**WHAT IS BEING ASKED:** Beginning at the line that contains "Here is an image.", transcribe every line up to the last one in the material below. Include no other lines.

**RECORDS FOR THE TASK:**

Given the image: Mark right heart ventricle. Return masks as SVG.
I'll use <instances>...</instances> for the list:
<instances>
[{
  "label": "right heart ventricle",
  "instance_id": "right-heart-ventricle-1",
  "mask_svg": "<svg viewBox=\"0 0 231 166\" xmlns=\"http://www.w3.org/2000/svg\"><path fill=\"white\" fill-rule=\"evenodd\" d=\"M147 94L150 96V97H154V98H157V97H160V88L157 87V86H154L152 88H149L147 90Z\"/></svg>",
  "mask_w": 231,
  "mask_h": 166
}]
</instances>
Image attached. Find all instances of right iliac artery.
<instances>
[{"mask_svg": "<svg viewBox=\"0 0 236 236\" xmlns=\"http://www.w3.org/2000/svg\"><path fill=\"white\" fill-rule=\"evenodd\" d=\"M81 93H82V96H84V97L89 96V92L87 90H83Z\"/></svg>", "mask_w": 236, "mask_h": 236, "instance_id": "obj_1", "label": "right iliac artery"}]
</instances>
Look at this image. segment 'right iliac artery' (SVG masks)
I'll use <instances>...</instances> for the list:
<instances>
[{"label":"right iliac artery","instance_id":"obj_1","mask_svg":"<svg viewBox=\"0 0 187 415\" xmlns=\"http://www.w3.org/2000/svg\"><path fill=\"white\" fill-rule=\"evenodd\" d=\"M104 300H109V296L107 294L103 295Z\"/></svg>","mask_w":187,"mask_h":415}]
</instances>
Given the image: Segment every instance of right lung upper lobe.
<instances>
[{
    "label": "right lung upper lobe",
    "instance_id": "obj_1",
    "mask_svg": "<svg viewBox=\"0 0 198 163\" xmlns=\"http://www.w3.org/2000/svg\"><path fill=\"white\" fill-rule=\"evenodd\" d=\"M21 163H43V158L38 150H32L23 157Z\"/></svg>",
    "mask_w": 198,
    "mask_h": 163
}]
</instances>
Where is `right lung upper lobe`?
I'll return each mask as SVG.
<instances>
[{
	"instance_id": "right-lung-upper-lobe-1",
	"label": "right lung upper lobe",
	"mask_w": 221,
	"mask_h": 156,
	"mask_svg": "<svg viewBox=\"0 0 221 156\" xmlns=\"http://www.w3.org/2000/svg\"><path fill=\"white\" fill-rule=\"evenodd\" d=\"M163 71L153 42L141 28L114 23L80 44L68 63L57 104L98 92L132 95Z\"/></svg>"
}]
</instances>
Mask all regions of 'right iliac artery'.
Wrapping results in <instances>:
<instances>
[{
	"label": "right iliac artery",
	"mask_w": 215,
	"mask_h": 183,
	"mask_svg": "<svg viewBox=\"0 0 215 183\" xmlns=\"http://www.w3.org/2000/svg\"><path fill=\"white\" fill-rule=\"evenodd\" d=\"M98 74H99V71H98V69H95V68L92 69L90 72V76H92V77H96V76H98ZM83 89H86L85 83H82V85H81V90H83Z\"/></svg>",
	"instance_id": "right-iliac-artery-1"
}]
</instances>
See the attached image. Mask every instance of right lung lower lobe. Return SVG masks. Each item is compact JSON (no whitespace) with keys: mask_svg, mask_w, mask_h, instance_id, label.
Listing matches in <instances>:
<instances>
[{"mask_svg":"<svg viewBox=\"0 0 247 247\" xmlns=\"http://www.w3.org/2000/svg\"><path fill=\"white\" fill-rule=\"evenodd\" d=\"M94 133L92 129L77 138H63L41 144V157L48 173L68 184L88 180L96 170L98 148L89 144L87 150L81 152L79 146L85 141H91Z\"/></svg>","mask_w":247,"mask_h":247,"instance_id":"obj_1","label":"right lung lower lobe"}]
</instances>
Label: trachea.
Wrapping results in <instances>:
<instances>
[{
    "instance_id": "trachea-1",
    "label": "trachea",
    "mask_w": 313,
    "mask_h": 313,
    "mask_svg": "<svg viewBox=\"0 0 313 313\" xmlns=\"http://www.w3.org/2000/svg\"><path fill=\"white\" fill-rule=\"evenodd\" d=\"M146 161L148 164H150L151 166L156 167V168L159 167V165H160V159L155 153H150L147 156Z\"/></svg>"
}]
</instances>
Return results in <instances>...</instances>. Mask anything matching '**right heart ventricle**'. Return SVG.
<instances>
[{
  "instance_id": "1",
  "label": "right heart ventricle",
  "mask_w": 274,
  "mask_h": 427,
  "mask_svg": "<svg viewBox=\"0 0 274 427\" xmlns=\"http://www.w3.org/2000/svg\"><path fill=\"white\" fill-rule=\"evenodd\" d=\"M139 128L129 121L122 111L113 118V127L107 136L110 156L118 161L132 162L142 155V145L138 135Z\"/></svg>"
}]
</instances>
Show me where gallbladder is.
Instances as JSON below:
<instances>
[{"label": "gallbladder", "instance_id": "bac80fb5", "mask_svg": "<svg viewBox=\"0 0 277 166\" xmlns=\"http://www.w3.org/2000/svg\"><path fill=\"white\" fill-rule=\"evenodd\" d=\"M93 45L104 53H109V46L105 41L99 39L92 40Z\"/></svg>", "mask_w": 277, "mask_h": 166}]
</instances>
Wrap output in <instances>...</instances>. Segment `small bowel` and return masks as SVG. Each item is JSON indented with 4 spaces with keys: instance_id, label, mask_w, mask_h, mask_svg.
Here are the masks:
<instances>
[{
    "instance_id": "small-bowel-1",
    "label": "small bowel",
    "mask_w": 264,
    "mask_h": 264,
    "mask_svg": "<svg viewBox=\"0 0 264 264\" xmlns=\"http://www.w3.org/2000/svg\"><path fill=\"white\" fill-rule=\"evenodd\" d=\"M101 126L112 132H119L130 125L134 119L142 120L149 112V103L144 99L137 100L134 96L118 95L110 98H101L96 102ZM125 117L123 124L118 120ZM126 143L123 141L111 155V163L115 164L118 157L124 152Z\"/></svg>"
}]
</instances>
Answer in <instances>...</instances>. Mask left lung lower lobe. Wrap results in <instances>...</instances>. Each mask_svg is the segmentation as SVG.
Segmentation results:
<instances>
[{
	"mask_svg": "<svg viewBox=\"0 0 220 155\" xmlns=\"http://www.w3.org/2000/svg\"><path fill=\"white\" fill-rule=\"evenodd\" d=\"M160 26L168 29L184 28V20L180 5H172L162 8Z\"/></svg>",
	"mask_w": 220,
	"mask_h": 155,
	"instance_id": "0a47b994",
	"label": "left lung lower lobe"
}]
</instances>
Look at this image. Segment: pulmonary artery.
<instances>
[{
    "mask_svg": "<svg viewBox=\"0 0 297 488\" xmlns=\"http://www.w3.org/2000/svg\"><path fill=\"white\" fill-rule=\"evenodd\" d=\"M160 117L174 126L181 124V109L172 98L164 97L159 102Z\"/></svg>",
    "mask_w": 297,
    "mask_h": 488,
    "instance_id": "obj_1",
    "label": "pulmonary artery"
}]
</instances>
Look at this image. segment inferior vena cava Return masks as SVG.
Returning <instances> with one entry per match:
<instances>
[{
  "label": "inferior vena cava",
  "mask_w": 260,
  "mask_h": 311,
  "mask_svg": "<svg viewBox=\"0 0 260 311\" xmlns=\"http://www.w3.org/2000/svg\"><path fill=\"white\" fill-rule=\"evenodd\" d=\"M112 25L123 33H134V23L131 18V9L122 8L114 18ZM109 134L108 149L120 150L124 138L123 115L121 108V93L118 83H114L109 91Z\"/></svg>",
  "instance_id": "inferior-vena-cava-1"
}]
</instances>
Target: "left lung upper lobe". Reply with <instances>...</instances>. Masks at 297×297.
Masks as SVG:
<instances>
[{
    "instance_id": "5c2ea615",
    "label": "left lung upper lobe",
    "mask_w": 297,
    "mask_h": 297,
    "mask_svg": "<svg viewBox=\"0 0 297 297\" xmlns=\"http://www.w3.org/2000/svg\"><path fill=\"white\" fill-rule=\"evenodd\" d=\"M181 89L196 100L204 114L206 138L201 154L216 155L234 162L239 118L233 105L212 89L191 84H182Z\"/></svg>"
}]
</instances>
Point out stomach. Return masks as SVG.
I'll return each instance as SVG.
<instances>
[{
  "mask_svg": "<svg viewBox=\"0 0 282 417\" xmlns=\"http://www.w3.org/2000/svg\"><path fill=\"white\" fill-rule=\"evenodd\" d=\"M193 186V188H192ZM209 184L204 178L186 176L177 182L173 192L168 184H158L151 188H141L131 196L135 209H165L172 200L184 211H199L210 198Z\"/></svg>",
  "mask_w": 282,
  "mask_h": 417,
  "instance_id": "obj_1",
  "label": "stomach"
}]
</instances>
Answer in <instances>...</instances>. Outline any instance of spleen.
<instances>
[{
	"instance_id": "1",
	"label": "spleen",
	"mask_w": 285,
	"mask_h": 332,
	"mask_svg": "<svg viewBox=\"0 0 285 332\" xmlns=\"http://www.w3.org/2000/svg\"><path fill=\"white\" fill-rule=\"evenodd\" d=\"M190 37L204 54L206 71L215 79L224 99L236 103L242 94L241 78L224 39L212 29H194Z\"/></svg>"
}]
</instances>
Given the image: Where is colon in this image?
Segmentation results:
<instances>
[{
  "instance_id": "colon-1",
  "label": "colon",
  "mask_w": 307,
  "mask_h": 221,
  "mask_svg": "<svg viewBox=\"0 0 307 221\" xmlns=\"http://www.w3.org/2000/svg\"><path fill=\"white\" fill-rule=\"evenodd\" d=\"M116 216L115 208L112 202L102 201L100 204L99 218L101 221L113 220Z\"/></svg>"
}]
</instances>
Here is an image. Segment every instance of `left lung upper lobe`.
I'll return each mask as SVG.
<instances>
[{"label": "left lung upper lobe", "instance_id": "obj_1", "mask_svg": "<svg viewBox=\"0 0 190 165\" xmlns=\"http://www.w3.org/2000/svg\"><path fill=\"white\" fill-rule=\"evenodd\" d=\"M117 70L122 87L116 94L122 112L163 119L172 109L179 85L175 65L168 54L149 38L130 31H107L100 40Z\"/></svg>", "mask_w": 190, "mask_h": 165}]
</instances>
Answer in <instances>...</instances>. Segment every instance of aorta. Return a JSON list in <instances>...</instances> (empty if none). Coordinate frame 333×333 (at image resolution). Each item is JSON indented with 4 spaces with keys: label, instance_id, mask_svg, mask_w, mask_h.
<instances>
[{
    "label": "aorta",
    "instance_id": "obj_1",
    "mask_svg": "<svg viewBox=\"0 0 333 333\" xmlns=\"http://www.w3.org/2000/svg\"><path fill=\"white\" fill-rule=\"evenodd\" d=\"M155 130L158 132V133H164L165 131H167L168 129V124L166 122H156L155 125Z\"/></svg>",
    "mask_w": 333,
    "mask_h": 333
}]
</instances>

**SOLUTION TO THE EXERCISE:**
Here is an image. Segment every instance of `left lung upper lobe`.
I'll return each mask as SVG.
<instances>
[{"label": "left lung upper lobe", "instance_id": "obj_1", "mask_svg": "<svg viewBox=\"0 0 190 165\" xmlns=\"http://www.w3.org/2000/svg\"><path fill=\"white\" fill-rule=\"evenodd\" d=\"M117 70L122 87L116 94L122 112L163 119L172 109L179 85L175 65L168 54L149 38L130 31H107L100 40Z\"/></svg>", "mask_w": 190, "mask_h": 165}]
</instances>
Answer in <instances>...</instances>. Segment every instance of aorta. Return a JSON list in <instances>...</instances> (empty if none). Coordinate frame 333×333 (at image resolution). Each item is JSON indented with 4 spaces with keys: label, instance_id, mask_svg, mask_w, mask_h.
<instances>
[{
    "label": "aorta",
    "instance_id": "obj_1",
    "mask_svg": "<svg viewBox=\"0 0 333 333\" xmlns=\"http://www.w3.org/2000/svg\"><path fill=\"white\" fill-rule=\"evenodd\" d=\"M155 130L158 132V133H164L165 131H167L168 129V124L166 122H156L155 125Z\"/></svg>",
    "mask_w": 333,
    "mask_h": 333
}]
</instances>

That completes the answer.